The networked partial correlation and its application to the analysis of genetic interactions
Alberto Roverato, Robert Castelo

TL;DR
This paper introduces the networked partial correlation, a new measure derived from covariance decomposition over gene networks, to better analyze genetic interactions and distinguish functional associations from genetic interactions in yeast.
Contribution
It proposes the networked partial correlation, addressing limitations of traditional correlation measures in analyzing gene interactions within networks.
Findings
Networked partial correlation effectively captures gene interactions.
It improves discrimination between functional associations and genetic interactions.

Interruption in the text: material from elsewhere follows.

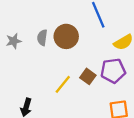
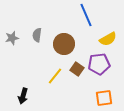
brown circle: (66, 36) -> (64, 44), moved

Application to yeast demonstrates its practical utility.
Abstract
Genetic interactions confer robustness on cells in response to genetic perturbations. This often occurs through molecular buffering mechanisms that can be predicted using, among other features, the degree of coexpression between genes, commonly estimated through marginal measures of association such as Pearson or Spearman correlation coefficients. However, marginal correlations are sensitive to indirect effects and often partial correlations are used instead. Yet, partial correlations convey no information about the (linear) influence of the coexpressed genes on the entire multivariate system, which may be crucial to discriminate functional associations from genetic interactions. To address these two shortcomings, here we propose to use the edge weight derived from the covariance decomposition over the paths of the associated gene network. We call this new quantity the networked partial…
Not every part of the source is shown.